Gateway to Dharma
What is Meditation?
Meditation is a time-proven process by which the well-being of the mind is nurtured through the engaging of single-pointed concentration to familiarise one's mind with qualities one wishes to cultivate. All manner of psycho-physical manifestations we come to experience have their origin in our mind. Without the presence of an intention in our mind, no action will ever come to take place. When this action is repeated enough times, a habit is formed and subsequently transforms the characters and the energetic properties of our psycho-physical being to a state that is beyond our conscious awareness. It is principally because of this unconscious energetic state that the rise and fall of conditions we come to experience in our lives are generated into being.
Since the type of mundane consciousness we are familiar with is predominantly the partial cognition of the world based on superficial impressions we glean through our ordinary mind, and not the pure consciousness of the subtle mind which takes its bearing from the cognition of the Ultimate Truth, we end up experiencing recurring bouts of bewilderment and unsatisfactoriness time and again in our lives. In order to effectuate a change of conditions in our lives, we need to identify the exact nature and energetic structure of our own psycho-physical state, and since we are incapable of recognising them while we are being incapacitated by our attachment to the ordinary mind, it is not feasible for anyone who is besieged by such a bewildering state to attain deliverance on their own without assistance from a qualified source of support. Thus, the liberation from psycho-physical suffering requires the presence of four pre-requisites. Namely: the awareness of the severity of their conditions by the sufferer; the willingness of the sufferer to approach a qualified teacher whose function is likened to that of a doctor capable of providing correct diagnosis; the provision of suitable prescription for the condition; and, the implementation of the prescribed treatment by the sufferer.
The preliminary phase of Classical Meditation centres upon the cultivation of mental tranquillity to free the mind and the body from the influences of afflictive views.

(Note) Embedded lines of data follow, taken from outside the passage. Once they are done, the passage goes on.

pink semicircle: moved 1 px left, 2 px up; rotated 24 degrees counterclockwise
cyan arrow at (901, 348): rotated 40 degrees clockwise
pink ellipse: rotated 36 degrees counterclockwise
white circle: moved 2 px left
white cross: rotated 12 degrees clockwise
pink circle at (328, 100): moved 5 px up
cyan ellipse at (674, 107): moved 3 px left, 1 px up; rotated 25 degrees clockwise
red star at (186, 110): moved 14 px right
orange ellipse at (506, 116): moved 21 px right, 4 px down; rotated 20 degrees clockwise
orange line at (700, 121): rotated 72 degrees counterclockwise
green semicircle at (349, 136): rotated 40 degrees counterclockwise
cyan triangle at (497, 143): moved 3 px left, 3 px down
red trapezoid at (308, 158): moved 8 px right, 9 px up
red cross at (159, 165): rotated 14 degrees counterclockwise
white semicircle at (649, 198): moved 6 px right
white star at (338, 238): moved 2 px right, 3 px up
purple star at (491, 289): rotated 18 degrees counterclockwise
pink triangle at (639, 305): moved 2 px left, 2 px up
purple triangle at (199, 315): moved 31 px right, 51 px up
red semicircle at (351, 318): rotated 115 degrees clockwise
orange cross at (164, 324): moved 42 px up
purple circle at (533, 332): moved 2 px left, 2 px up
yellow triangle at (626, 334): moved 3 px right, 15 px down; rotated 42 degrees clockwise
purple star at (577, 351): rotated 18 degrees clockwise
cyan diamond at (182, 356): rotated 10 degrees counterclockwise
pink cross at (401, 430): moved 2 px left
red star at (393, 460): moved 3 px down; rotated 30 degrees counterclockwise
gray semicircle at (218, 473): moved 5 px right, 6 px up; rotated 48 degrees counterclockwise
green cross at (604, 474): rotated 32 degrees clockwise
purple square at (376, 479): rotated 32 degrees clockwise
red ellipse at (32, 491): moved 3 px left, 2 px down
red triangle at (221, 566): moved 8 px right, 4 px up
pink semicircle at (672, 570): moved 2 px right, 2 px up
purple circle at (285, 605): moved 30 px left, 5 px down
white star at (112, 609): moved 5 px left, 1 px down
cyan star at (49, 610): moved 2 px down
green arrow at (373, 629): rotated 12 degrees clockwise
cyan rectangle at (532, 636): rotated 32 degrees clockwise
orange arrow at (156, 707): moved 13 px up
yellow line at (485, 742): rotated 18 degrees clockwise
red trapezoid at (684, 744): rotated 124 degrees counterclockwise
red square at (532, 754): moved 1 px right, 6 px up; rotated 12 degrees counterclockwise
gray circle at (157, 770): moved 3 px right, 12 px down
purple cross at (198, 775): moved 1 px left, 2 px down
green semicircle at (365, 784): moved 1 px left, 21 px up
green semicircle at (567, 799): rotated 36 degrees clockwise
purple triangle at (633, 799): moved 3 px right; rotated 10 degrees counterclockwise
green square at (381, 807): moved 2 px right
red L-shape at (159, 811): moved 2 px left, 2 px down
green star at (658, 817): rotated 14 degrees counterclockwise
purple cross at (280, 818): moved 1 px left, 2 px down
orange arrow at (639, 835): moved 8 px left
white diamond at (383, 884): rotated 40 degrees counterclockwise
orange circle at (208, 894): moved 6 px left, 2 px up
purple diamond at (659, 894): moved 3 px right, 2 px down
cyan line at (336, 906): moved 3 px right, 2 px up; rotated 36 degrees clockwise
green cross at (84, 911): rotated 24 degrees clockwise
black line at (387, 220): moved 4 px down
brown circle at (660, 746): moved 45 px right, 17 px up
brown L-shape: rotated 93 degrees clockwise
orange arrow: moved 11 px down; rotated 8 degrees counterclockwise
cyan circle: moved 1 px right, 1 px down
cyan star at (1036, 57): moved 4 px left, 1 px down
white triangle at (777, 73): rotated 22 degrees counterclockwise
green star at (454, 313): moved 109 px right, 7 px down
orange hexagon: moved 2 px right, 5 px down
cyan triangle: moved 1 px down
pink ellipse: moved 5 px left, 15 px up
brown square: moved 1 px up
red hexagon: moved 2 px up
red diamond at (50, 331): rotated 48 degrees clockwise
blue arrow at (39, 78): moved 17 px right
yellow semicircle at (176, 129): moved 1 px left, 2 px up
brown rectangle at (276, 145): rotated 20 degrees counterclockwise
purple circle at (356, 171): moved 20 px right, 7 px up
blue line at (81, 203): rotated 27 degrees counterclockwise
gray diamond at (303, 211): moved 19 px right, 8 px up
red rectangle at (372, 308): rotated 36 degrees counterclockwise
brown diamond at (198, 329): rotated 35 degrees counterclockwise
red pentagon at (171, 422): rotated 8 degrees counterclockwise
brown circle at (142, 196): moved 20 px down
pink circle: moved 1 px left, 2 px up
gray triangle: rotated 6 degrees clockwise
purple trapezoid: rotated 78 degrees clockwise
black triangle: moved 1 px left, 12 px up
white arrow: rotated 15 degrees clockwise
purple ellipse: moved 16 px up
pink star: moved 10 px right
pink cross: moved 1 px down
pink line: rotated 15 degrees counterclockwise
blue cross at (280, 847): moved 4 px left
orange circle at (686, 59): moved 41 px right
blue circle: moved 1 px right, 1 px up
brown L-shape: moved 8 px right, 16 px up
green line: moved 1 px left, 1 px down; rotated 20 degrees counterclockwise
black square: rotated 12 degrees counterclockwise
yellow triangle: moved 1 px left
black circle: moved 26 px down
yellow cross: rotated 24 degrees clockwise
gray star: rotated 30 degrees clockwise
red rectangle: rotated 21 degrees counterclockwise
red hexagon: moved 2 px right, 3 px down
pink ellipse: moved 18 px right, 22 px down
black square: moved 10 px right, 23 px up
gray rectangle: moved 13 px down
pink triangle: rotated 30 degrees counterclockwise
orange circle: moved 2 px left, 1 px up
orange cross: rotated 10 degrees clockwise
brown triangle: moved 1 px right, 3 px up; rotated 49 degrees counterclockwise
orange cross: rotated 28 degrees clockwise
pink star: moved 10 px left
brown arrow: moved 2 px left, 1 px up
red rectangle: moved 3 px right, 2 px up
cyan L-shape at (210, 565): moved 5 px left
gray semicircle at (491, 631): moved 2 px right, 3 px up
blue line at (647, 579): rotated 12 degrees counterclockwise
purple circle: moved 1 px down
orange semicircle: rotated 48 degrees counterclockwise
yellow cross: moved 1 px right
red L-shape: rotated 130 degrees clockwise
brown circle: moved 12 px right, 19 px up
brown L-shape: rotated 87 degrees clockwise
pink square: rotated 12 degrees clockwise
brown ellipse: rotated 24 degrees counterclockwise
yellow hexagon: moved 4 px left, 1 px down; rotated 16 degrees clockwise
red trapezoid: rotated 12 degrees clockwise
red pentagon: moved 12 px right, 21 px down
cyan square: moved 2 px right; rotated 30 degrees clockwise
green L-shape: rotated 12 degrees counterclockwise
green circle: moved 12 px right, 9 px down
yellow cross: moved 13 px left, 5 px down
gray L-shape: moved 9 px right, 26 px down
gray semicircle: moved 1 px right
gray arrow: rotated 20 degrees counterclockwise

The elimination of these afflictive influences gives rise to the development of Pristine Insight into the true nature of the Absolute Reality with regard to the cause and effect of individual past, present, and future existence. When the cognition of all our psycho-physical activities arises through the practising of discriminative discipline and meditative absorption, the nature and energetic properties of our psycho-physical state naturally reconcile with that of the Absolute Reality of All Things, whereby total liberation from all negative states is spontaneously realised, while the wholesomeness of all our true being is rightfully resurrected and restored.
The Classical Path of Dharma Training involves extensive meditative effort to cultivate two types of accumulations: accumulation of merits and accumulation of wisdom. Accumulation of merits is the spiritual undertaking based on the view of the relative truth and the practices of paramitas -generosity, ethical discipline, forbearance, enthusiastic effort, meditative concentration, and discriminating awareness. Accumulation of wisdom is based on the understanding of the ultimate truth comprising insight meditation and cessation of the mind and mental phenomena. The cultivation of the twofold accumulations leads to shunyata (emptiness of non-duality), and ultimately, the realisation of Buddhahood.